To underline the potential of the management platform for newcomers, the CEO shows the importance of the data. To dispel thoughts that the airport management market might seem a somewhat niche vertical. “You may see a niche in terms of the number of airports there are in the world, but the potential of the niche is significant - we see a market worth $20 billion,” said the owner due to gained numbers of competitor internal analysis.
AeroCloud includes legacy incumbents such as Amadeus and SITA. The firm wants to supplant the long-established status quo, so it calls for its cloud-native credentials to become a central selling point for would-be new customers.

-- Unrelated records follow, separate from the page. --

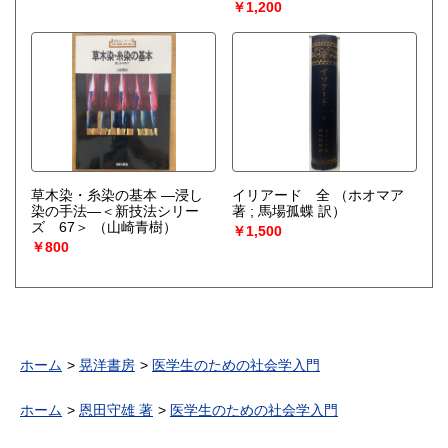
￥1,200
草木染・糸染の基本 ―浸し
イリアード 全
（ホオマア
染の手法―＜新技法シリー
著 ; 馬場孤蝶 訳）
ズ 67＞
（山崎青樹）
￥1,500
￥800
ホーム
晃洋書房
医学生のための社会学入門
ホーム
恩田守雄 著
医学生のための社会学入門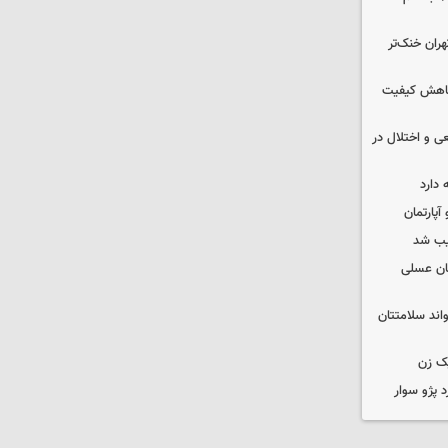
هران خنک‌تر
 کاهش کیفیت
ی و اختلال در
 دارد
یب شد
ان عسلی
واند سلامتتان
ک زن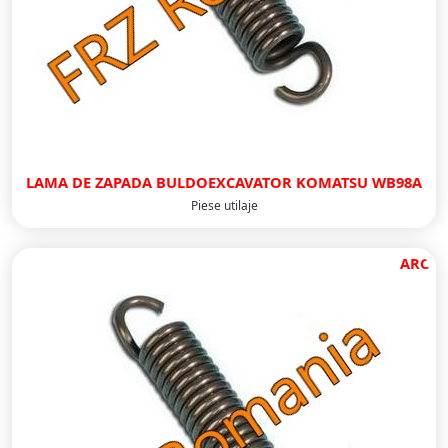
LAMA DE ZAPADA BULDOEXCAVATOR KOMATSU WB98A
Piese utilaje
ARC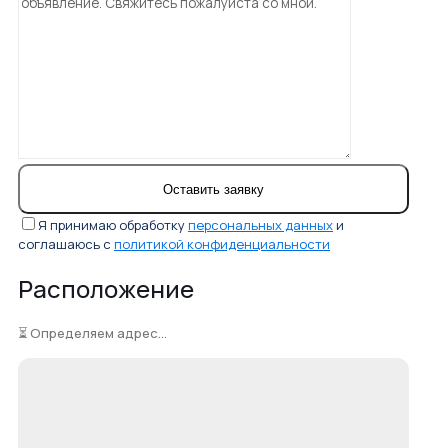
Я принимаю обработку
персональных данных
и
соглашаюсь с
политикой конфиденциальности
Расположение
⏳ Определяем адрес...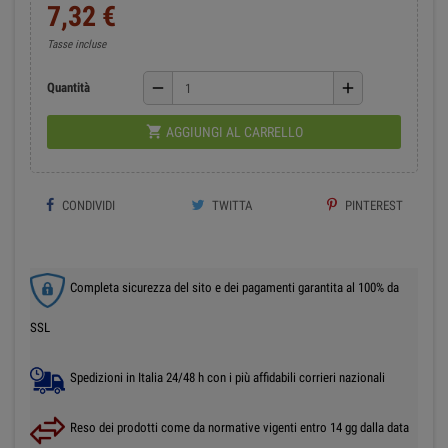
7,32 €
Tasse incluse
remove
add
Quantità

AGGIUNGI AL CARRELLO
CONDIVIDI
TWITTA
PINTEREST
Completa sicurezza del sito e dei pagamenti garantita al 100% da
SSL
Spedizioni in Italia 24/48 h con i più affidabili corrieri nazionali
Reso dei prodotti come da normative vigenti entro 14 gg dalla data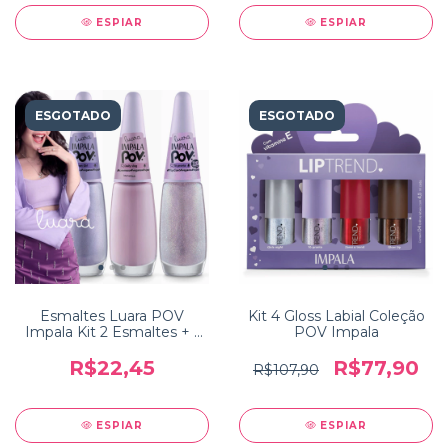
ESPIAR
ESPIAR
ESGOTADO
ESGOTADO
Esmaltes Luara POV
Kit 4 Gloss Labial Coleção
Impala Kit 2 Esmaltes + 1
POV Impala
Top Coat
R$22,45
R$77,90
R$107,90
ESPIAR
ESPIAR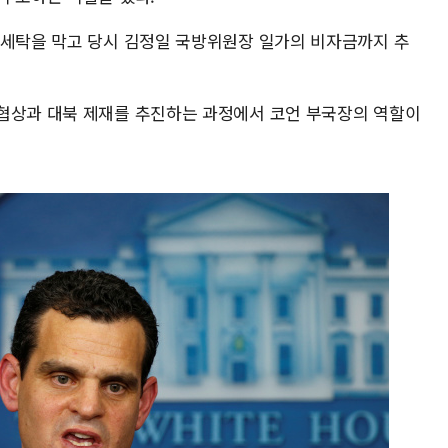
금세탁을 막고 당시 김정일 국방위원장 일가의 비자금까지 추
협상과 대북 제재를 추진하는 과정에서 코언 부국장의 역할이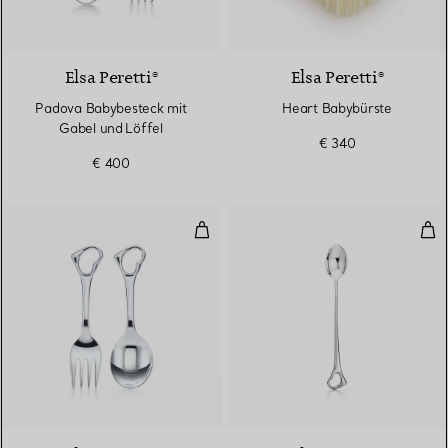
Elsa Peretti®
Elsa Peretti®
Padova Babybesteck mit
Heart Babybürste
Gabel und Löffel
€ 340
€ 400
Open Heart Babybesteck mit Gab
Ope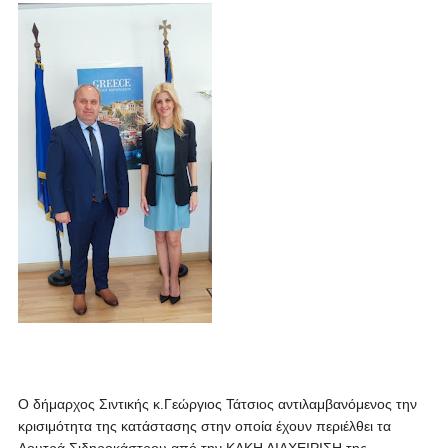
Ο δήμαρχος Σιντικής κ.Γεώργιος Τάτσιος αντιλαμβανόμενος την
κρισιμότητα της κατάστασης στην οποία έχουν περιέλθει τα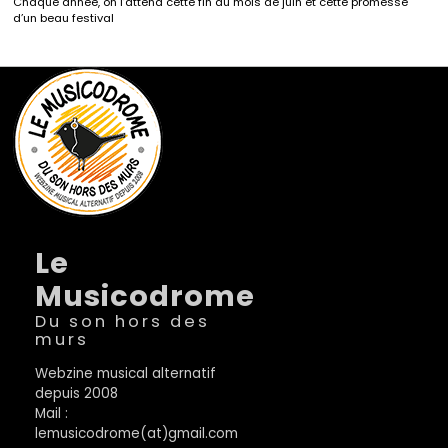
Chaque année, on l’attend cette fin du mois de juin et cette promesse
d’un beau festival
Le
Musicodrome
Du son hors des
murs
Webzine musical alternatif
depuis 2008
Mail :
lemusicodrome(at)gmail.com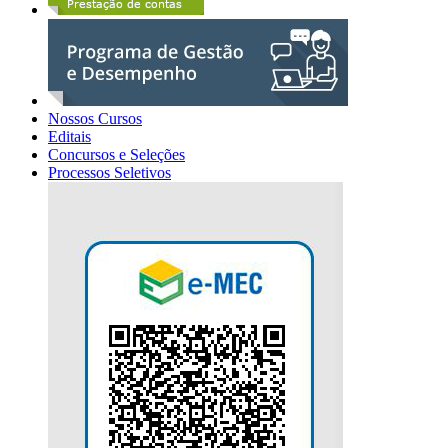
Nossos Cursos
Editais
Concursos e Seleções
Processos Seletivos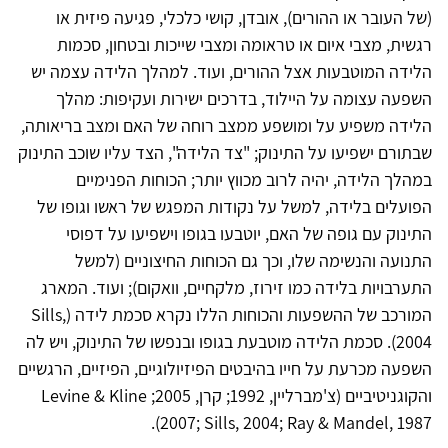
(של העובר או ההורים), אובדן, קושי כלכלי, פגיעה פיזית או
רגשית, מצבי איום או טראומה ומצבי שייכות ובטחון, סכמות
הלידה המוטבעות אצל ההורים, ועוד. למהלך הלידה עצמה יש
השפעה עצומה על היילוד, בדרכים ישירות ועקיפות: מהלך
הלידה משפיע על ומושפע ממצב רוחה של האם ומצב בריאותה,
שבתורם ישפיעו על התינוק; "צד הלידה", הצד עליו שוכב התינוק
במהלך הלידה, יהיה לרוב מכווץ יותר; הכוחות הפנימיים
הפועלים בלידה, למשל על נקודות המפגש של ראשו וגופו של
התינוק עם גופה של האם, יוטבעו בגופו וישפיעו על דפוסי
התנועה והנשימה שלו, וכך גם הכוחות החיצוניים (למשל
התערבויות בלידה כמו זירוז, מלקחיים, וואקום); ועוד. המארג
המורכב של ההשפעות והכוחות הללו נקרא סכמת לידה (Sills,
2004). סכמת הלידה מוטבעת בגופו ובנפשו של התינוק, ויש לה
השפעה מכרעת על חייו בהיבטים הפיזיולוגיים, הפיזיים, הרגשיים
והקוגניטיביים (צ'מברליין, 1992; קרן, 2005; Levine & Kline
2007; Sills, 2004; Ray & Mandel, 1987).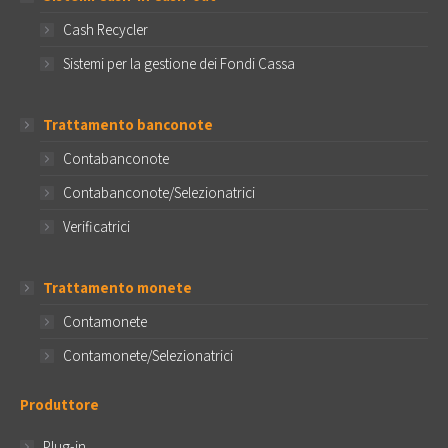
Cash Recycler
Sistemi per la gestione dei Fondi Cassa
Trattamento banconote
Contabanconote
Contabanconote/Selezionatrici
Verificatrici
Trattamento monete
Contamonete
Contamonete/Selezionatrici
Produttore
Plug-in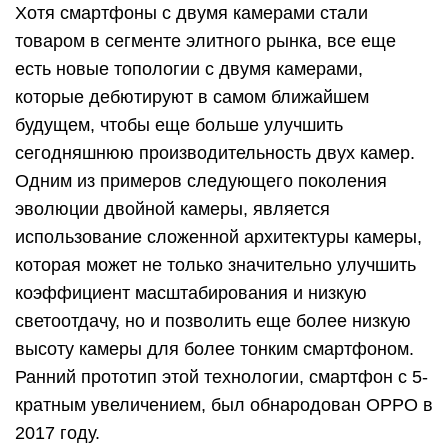
Хотя смартфоны с двумя камерами стали
товаром в сегменте элитного рынка, все еще
есть новые топологии с двумя камерами,
которые дебютируют в самом ближайшем
будущем, чтобы еще больше улучшить
сегодняшнюю производительность двух камер.
Одним из примеров следующего поколения
эволюции двойной камеры, является
использование сложенной архитектуры камеры,
которая может не только значительно улучшить
коэффициент масштабирования и низкую
светоотдачу, но и позволить еще более низкую
высоту камеры для более тонким смартфоном.
Ранний прототип этой технологии, смартфон с 5-
кратным увеличением, был обнародован OPPO в
2017 году.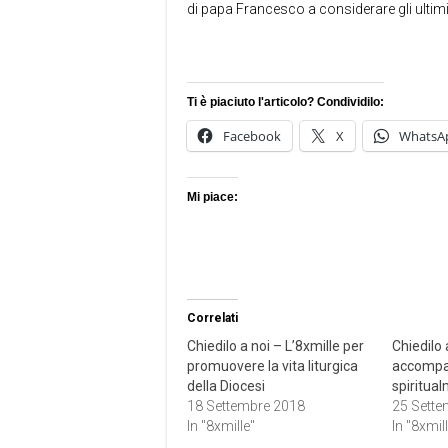
di papa Francesco a considerare gli ultimi
Ti è piaciuto l'articolo? Condividilo:
Facebook
X
WhatsA
Mi piace:
Correlati
Chiedilo a noi – L’8xmille per
Chiedilo 
promuovere la vita liturgica
accompa
della Diocesi
spiritua
18 Settembre 2018
25 Sette
In "8xmille"
In "8xmil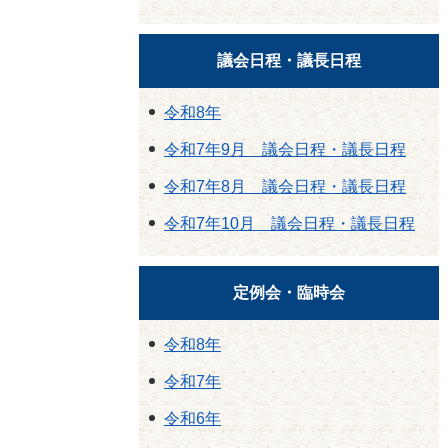
議会日程・議長日程
令和8年
令和7年9月 議会日程・議長日程
令和7年8月 議会日程・議長日程
令和7年10月 議会日程・議長日程
定例会・臨時会
令和8年
令和7年
令和6年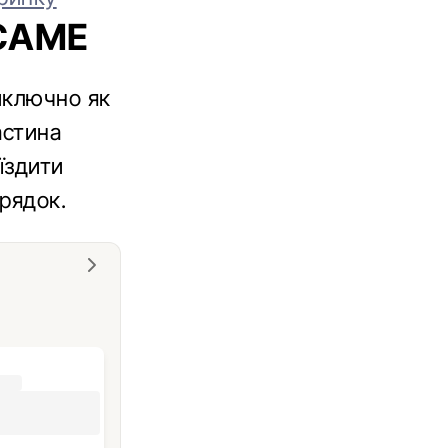
САМЕ
иключно як
астина
їздити
арядок.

Richardson added that their competitors had old-school software because, for the airport environment, it was greatly challenging to accept change, that's why they still stayed with original conditions. As well, he noted that on-premises legacy solutions made a difficulty in accessing data, thus promoting data was siloed through homegrown tech stacks. For the airport field, it is a large problem. Getting all data and information on the same page provides saving time and reduces manual work.
AeroCloud does processes that the operations team has been doing for the past years manually. Now, with the automation of those procedures, workers can be concentrated on other important things.
It is worth attention that Amadeus, a $25 billion AeroCloud competitor, recently stated intentions to take itself to the cloud under the three-year modernization effort.
Now, AeroCloud had raised around $3.4 million. Another part of the $12.6 million profit is intended for new funding in order to accelerate the implementation of its plans, and continue its steps to “displace lethargic incumbents”. The company also has the goal to increase its client base, and double its headcount to 80 during 2023.
Furthermore, the team believes that attracting cargo air traffic post-Covid and drone implementation in the next 5-10 years will bring significant advantages.